Article

Phenobarbital-Responsive Nuclear Translocation of the Receptor CAR in Induction of the CYP2B Gene

Pharmacogenetics Section, Laboratory of Reproductive and Developmental Toxicology, National Institute of Environmental Health Sciences, National Institutes of Health, Research Triangle Park, North Carolina 27709, USA.
Molecular and Cellular Biology (Impact Factor: 4.78). 10/1999; 19(9):6318-22. DOI: 10.1128/MCB.19.9.6318
Source: PubMed

ABSTRACT

The constitutively active receptor (CAR) transactivates a distal enhancer called the phenobarbital (PB)-responsive enhancer module (PBREM) found in PB-inducible
CYP2B
genes. CAR dramatically increases its binding to PBREM in livers of PB-treated mice.

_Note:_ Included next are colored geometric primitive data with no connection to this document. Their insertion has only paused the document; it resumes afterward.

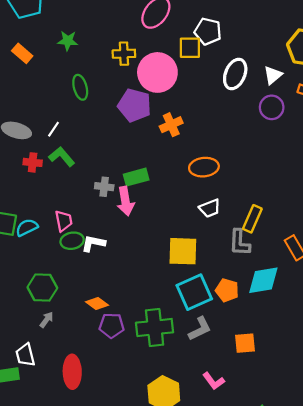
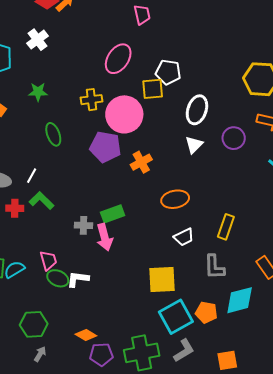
white triangle: (273, 75) -> (194, 145), moved
yellow rectangle: (252, 219) -> (226, 227), moved
green ellipse: (72, 241) -> (58, 278), turned 40

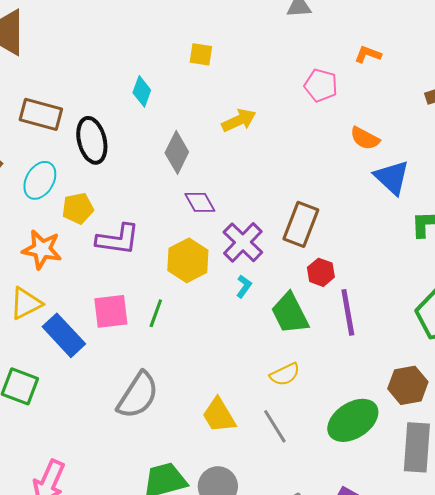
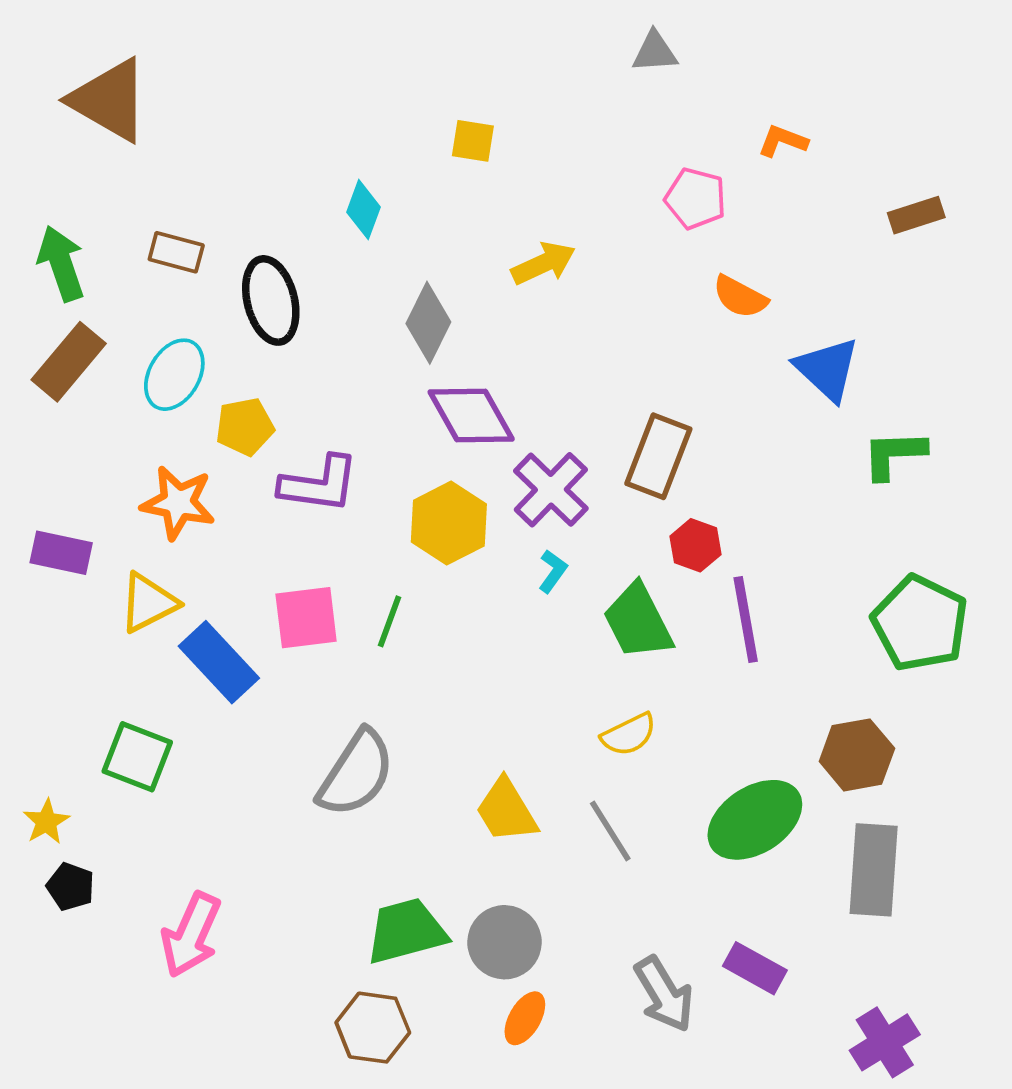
brown rectangle: (41, 114) -> (176, 252), size x0.7
orange semicircle: (365, 138) -> (740, 297), moved
purple diamond: (200, 202) -> (471, 415), size x1.5

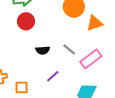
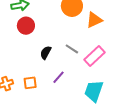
black semicircle: (43, 50) -> (46, 53), turned 128
orange square: (22, 87) -> (30, 83), moved

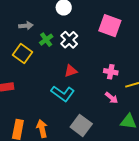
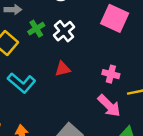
cyan L-shape: (63, 94) -> (22, 83), moved
pink arrow: (112, 98) -> (109, 106), size x1.5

We have investigated the cellular mechanism of PB-induced increase of CAR binding. Western blot analyses of mouse livers revealed an extensive nuclear accumulation of CAR following PB treatment. Nuclear contents of CAR perfectly correlate with an increase of CAR binding to PBREM. PB-elicited nuclear accumulation of CAR appears to be a general step regulating the induction of
CYP2B
genes, since treatments with other PB-type inducers result in the same nuclear accumulation of CAR. Both immunoprecipitation and immunohistochemistry studies show cytoplasmic localization of CAR in the livers of nontreated mice, indicating that CAR translocates into nuclei following PB treatment. Nuclear translocation of CAR also occurs in mouse primary hepatocytes but not in hepatocytes treated with the protein phosphatase inhibitor okadaic acid. Thus, the CAR-mediated transactivation of PBREM in vivo becomes PB responsive through an okadaic acid-sensitive nuclear translocation process.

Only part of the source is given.